The mission of Ballet Folklorico Universidad de Tarapaca (BAFUT) in Chile is to unite the many different cultures established in Chile through the old folk dance traditions. While Chile is one nation, it is long and narrow and comprised of three different regions with many established indigenous groups. The group from Chile performs a number of different folk dances representing each region. 

Through all these dances, audiences can learn how ancient cultures celebrated milestone events, like a wedding, a death, peacetime and wartimes, said Ramiro Malis Teran, director of the dance and music group from Ecuador. 

“We’re here to show the world that culture,” he said. 
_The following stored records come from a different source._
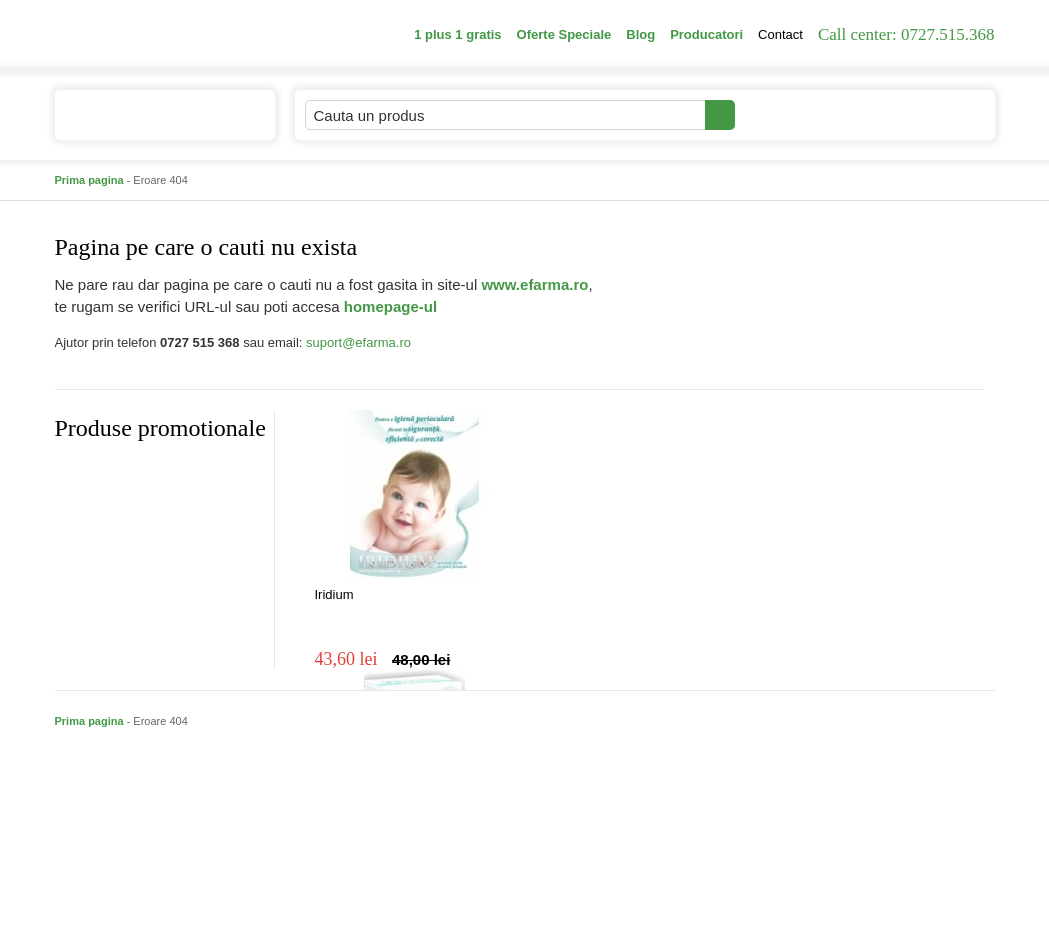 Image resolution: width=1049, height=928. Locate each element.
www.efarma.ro (534, 284)
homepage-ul (390, 306)
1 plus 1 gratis (457, 34)
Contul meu (803, 114)
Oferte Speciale (564, 34)
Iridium (334, 594)
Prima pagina (89, 180)
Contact (780, 34)
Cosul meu (928, 115)
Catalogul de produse (151, 123)
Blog (640, 34)
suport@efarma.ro (358, 342) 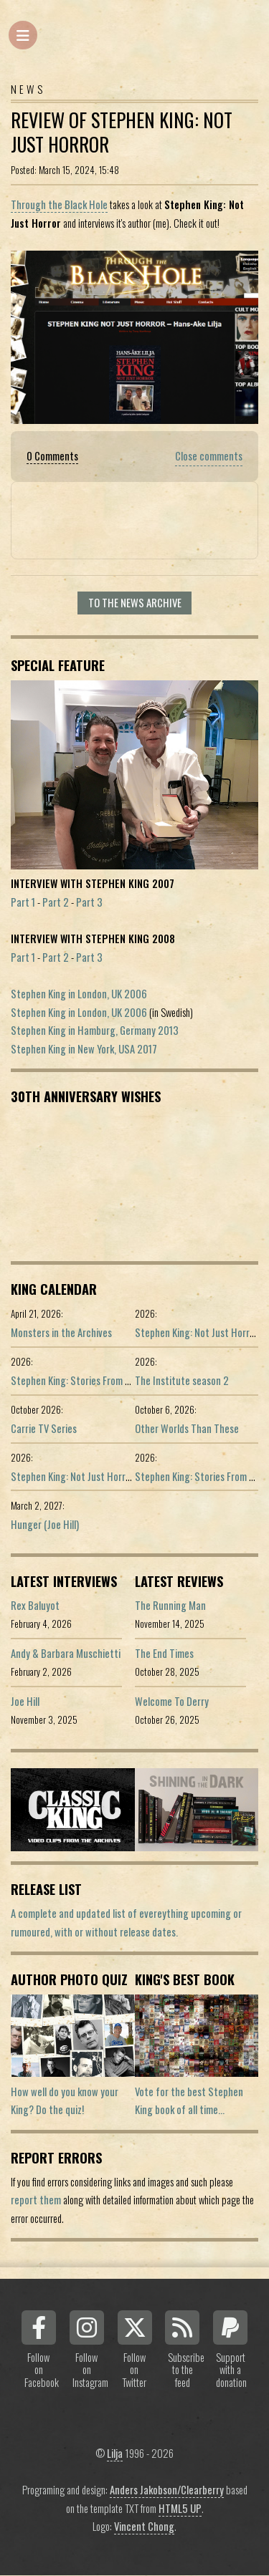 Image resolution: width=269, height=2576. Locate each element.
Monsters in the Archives (61, 1332)
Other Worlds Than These (187, 1428)
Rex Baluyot (35, 1605)
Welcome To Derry (172, 1701)
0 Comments (52, 455)
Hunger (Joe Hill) (45, 1524)
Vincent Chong (144, 2526)
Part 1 (23, 902)
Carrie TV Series (44, 1428)
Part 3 (89, 902)
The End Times (164, 1653)
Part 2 (55, 902)
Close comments (208, 455)
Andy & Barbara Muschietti (66, 1653)
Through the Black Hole (59, 204)
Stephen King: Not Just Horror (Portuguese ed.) (108, 1476)
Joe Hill (25, 1701)
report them (36, 2199)
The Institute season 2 (182, 1380)
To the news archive (134, 602)
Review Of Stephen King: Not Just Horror (121, 132)
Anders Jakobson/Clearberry (167, 2489)
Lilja (115, 2453)
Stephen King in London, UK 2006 (79, 993)
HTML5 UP (180, 2508)
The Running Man (170, 1605)
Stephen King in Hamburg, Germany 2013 (95, 1030)
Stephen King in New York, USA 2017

Because Canada shares a border with the U.S., Maude T. Fillion, said it was becoming more difficult to hold on to the French-Canadian heritage in Quebec. Her dance company, Manigance Compagnie De Danse, strives to preserve a type of jig dance unique to the region. The mixture of Irish jig, European dance and American tap dance dates back to the 1890s when all three of those different cultures worked together in lumber camps. That is just one example of how a mix of cultures can lead to an entirely new form of expression. 

This amalgamation of cultures can be seen nightly at the Folkmoot Friendship Center as the international groups join together to share their dance and song with one another. 

“This is the reason we come here,” said Estela “Mimi” Ortiz Aguilu, director of the Areyto Ballet from Puerto Rico. “We might all be from different cultures but there’s no reason why we can’t find friendship and understanding.”